The motivation is as follows: StackOverflow is an important source of documentation. However, different user-provided answers may have very different ratings (based on user votes) based on their perceived value. Therefore, we would like to look at the distribution of questions and their answers. For example, how many highly-rated answers do StackOverflow users post, and how high are their scores? Are there big differences between higher-rated answers and lower-rated ones?

Finally, we are interested in comparing these distributions for different programming language communities. Differences in distributions could reflect differences in the availability of documentation. For example, StackOverflow could have better documentation for a certain library than that library’s API documentation. However, to avoid invalid conclusions we will focus on the well-defined problem of clustering answers according to their scores.

Note: for this assignment, you must understand the K-means algorithm. See K-means algorithm in Scala exercise for an overview of the algorithm! You do not need to complete the linked-to exercise, but you need to follow similar steps to implement the algorithm.

The Data

You are given a CSV (comma-separated values) file with information about StackOverflow posts. Each line in the provided text file has the following format:

<postTypeId>,<id>,[<acceptedAnswer>],[<parentId>],<score>,[<tag>]

A short explanation of the comma-separated fields follows.

<postTypeId>:     Type of the post. Type 1 = question,
                  type 2 = answer.

<id>:             Unique id of the post (regardless of type).

<acceptedAnswer>: Id of the accepted answer post. This
                  information is optional, so maybe be missing
                  indicated by an empty string.

<parentId>:       For an answer: id of the corresponding
                  question.
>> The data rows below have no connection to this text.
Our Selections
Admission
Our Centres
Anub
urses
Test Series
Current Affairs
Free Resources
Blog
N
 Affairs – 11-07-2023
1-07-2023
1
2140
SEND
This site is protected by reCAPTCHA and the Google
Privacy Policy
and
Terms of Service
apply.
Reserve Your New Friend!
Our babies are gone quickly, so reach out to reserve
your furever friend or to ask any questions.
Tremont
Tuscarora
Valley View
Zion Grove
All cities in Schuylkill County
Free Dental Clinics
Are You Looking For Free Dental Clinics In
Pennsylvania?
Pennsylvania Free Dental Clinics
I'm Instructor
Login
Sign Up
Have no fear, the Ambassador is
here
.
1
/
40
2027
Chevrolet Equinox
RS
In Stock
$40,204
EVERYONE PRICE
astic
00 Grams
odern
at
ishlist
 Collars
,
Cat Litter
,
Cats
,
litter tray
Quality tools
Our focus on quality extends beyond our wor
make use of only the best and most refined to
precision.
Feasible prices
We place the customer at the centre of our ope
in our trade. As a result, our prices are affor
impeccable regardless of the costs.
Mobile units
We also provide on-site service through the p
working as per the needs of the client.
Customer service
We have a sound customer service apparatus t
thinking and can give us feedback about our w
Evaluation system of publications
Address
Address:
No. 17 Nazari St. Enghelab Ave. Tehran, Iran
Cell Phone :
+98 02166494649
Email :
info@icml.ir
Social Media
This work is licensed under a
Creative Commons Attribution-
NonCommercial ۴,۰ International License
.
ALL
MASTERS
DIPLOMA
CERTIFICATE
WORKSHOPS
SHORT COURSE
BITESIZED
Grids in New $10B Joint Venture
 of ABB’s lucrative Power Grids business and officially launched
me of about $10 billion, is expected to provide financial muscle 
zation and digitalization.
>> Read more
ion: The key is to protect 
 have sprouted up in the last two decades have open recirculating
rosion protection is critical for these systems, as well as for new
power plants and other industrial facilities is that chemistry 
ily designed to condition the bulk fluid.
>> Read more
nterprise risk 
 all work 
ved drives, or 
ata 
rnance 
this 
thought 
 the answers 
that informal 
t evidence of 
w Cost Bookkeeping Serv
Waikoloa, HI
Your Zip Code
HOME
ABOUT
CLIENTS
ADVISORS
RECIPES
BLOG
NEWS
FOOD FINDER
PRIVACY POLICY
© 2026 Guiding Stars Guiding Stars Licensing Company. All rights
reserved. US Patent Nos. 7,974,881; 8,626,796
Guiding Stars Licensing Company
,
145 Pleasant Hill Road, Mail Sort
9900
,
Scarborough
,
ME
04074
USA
For a question:missing, indicated
                  by an empty string.

<score>:          The StackOverflow score (based on user
                  votes).

<tag>:            The tag indicates the programming language
                  that the post is about, in case it's a
                  question, or missing in case it's an answer.

You will see the following code in the main class:

  val lines   = sc.textFile("src/main/resources/stackoverflow/stackoverflow.csv")  
  val raw     = rawPostings(lines)  
  val grouped = groupedPostings(raw)  
  val scored  = scoredPostings(grouped)  
  val vectors = vectorPostings(scored)

It corresponds to the following steps:

lines: the lines from the csv file as strings
raw: the raw Posting entries for each line
grouped: questions and answers grouped together
scored: questions and scores
vectors: pairs of (language, score) for each question

The first two methods are given to you. You will have to implement the rest.

Data processing

We will now look at how you process the data before applying the kmeans algorithm.

Grouping questions and answers

The first method you will have to implement is groupedPostings:

val grouped = groupedPostings(raw)

In the raw variable we have simple postings, either questions or answers, but in order to use the data we need to assemble them together. Questions are identified using a postTypeId == 1. Answers to a question with id == QID have (a) postTypeId == 2 and (b) parentId == QID.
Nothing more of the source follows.